Afin de renforcer la préservation des haies et de maintenir le linéaire planté, l’objectif de ce dispositif est de simplifier et unifier les procédures administratives applicables aux projets de destruction de haies, en créant une déclaration unique préalable (ou, le cas échéant, une autorisation unique), avec une compensation systématique et au moins équivalente.
Commentaires
Rôle Écologique Indispensable : La Haie, un Puits de Biodiversité
Les haies ne sont pas de simples alignements d’arbustes ; elles constituent de véritables corridors écologiques et des refuges pour la faune et la flore.
Sanctuaire de la Biodiversité : Une haie abrite une grande diversité d’espèces (oiseaux, insectes, petits mammifères, amphibiens).

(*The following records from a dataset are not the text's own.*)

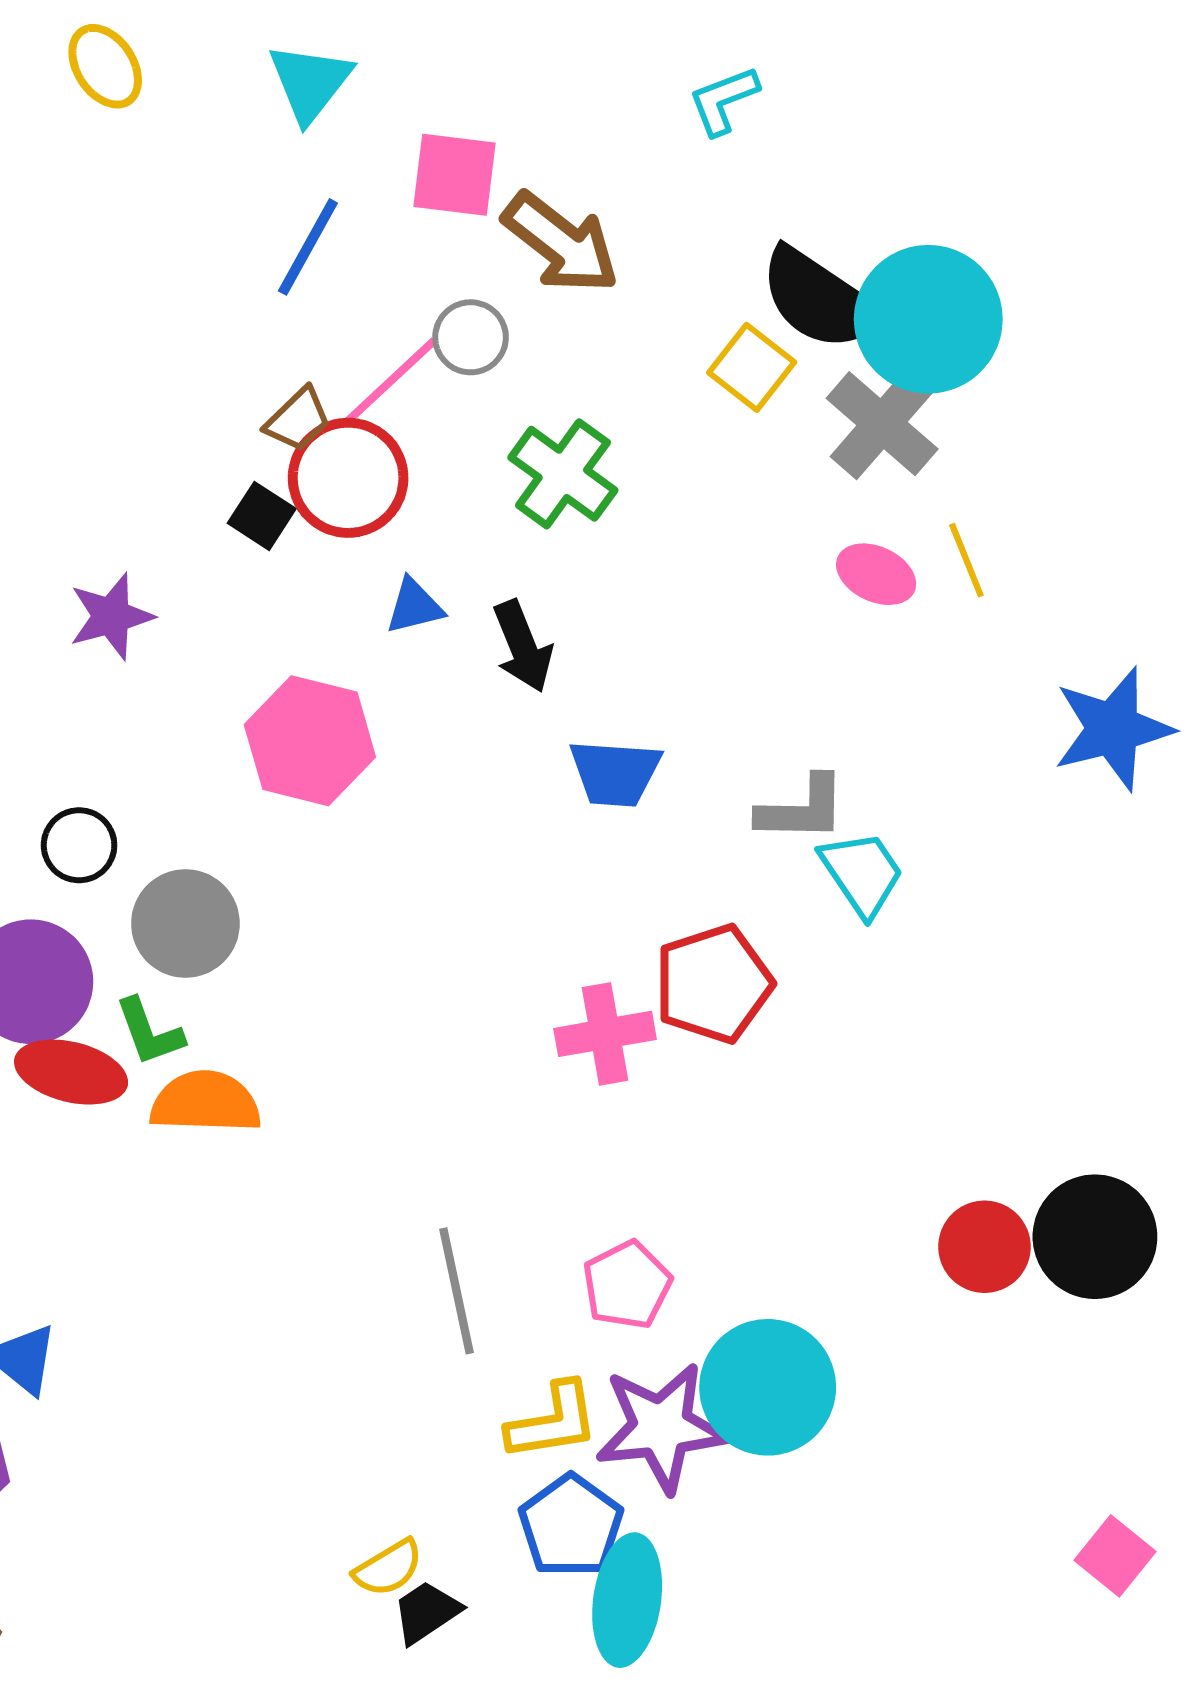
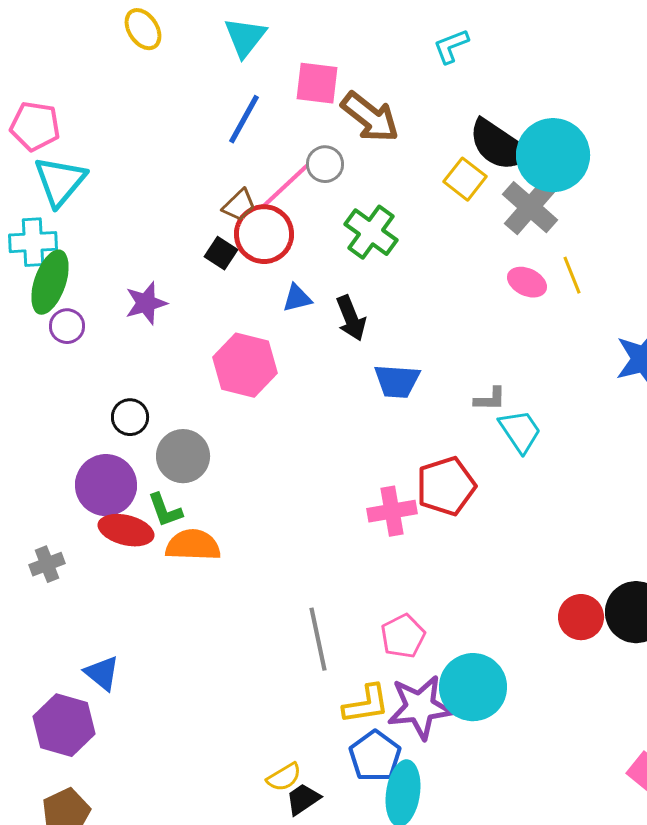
gray L-shape: (802, 809) -> (490, 399), size x0.7

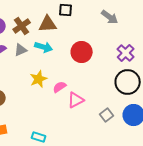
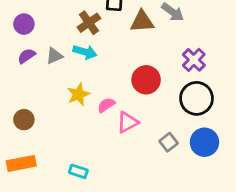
brown triangle: (48, 24) -> (142, 21), moved
brown cross: (22, 26) -> (89, 23), moved
red circle: (82, 52) -> (146, 80), moved

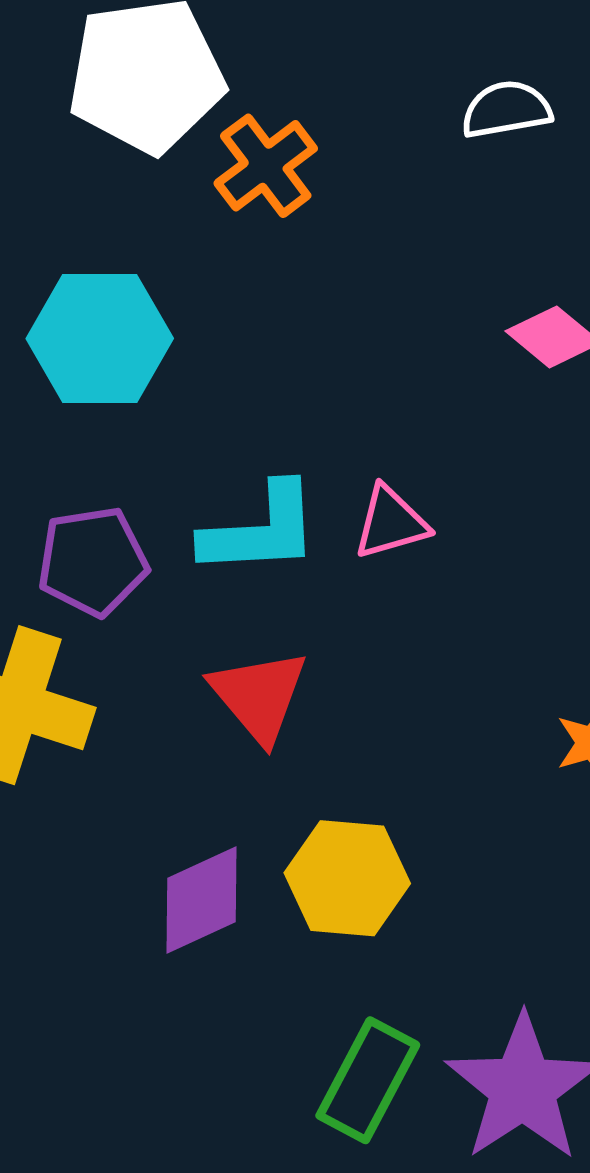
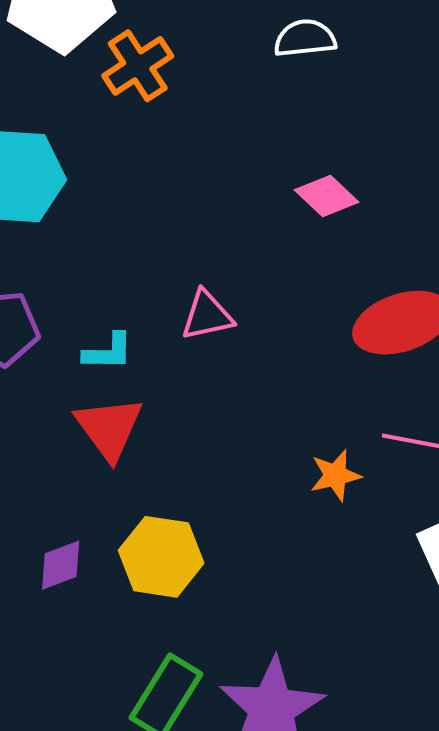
cyan L-shape: (260, 530) -> (108, 352), moved, size x0.6
purple diamond: (202, 900) -> (61, 565), size x0.7

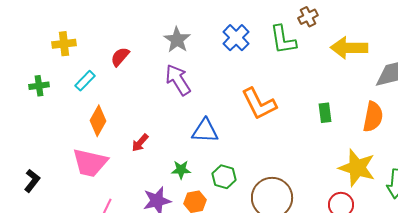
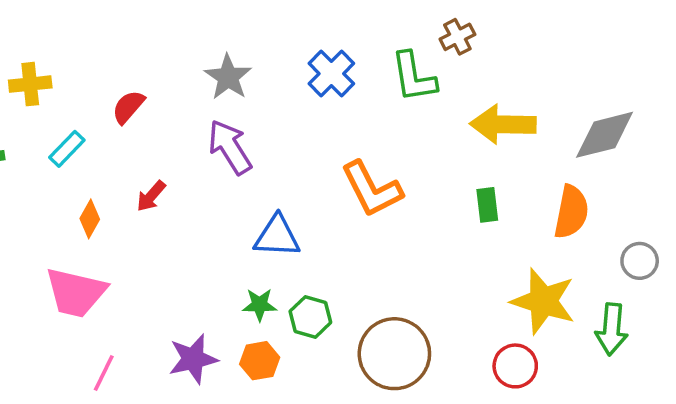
yellow arrow: (349, 48) -> (503, 124), moved
orange diamond: (98, 121) -> (90, 219), size x0.7
red arrow: (140, 143) -> (151, 196), moved
green star: (181, 170) -> (260, 305), moved

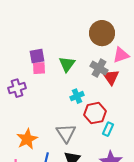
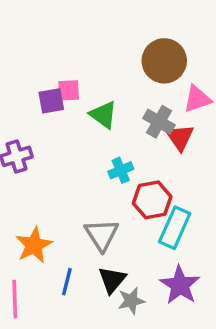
green triangle: (67, 64) -> (103, 115), turned -30
pink square: (39, 68) -> (69, 90), moved
cyan rectangle: (108, 129) -> (175, 228), size x1.6

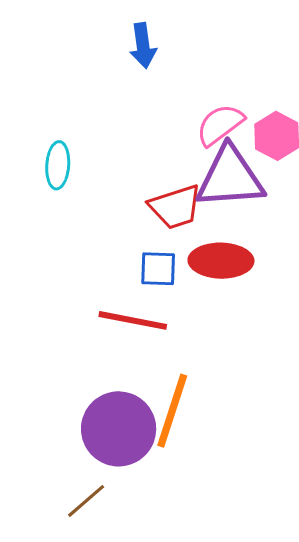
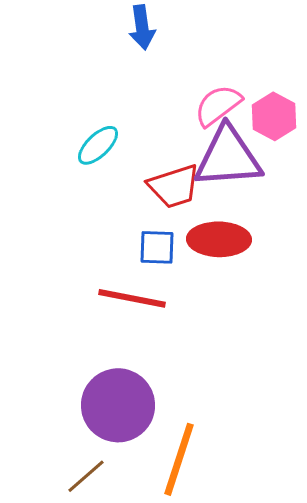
cyan ellipse: (58, 165) -> (98, 145), moved, turned 42
orange line: (172, 411) -> (179, 459), moved

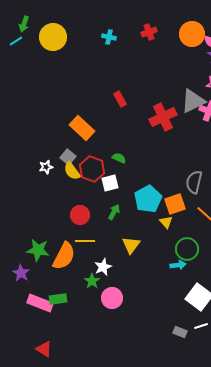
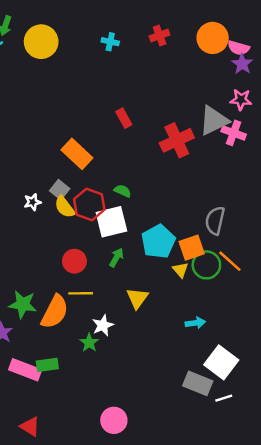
white square: (110, 183) -> (111, 222), size x1.5
green circle: (187, 249) -> (206, 265), moved
pink circle: (112, 298) -> (114, 420), moved
gray rectangle: (180, 332) -> (198, 383), moved, size x1.6

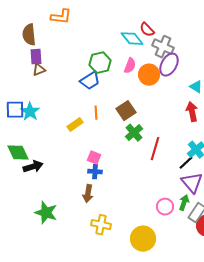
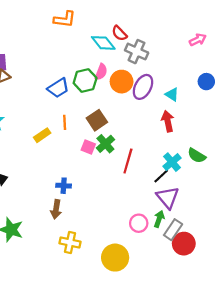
orange L-shape: (61, 17) -> (65, 19), moved
green hexagon: (100, 63) -> (85, 80), moved
purple ellipse: (169, 65) -> (143, 87), moved
pink square: (94, 158) -> (88, 147), moved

Elle leur offre nourriture, abri et lieux de reproduction, jouant un rôle essentiel dans le maintien des écosystèmes locaux.
Régulateur Biologique : Les haies favorisent la présence d’auxiliaires de culture (comme les coccinelles ou les syrphes) qui sont des prédateurs naturels des ravageurs. Cela permet de réduire, voire de se passer, de l’usage de pesticides.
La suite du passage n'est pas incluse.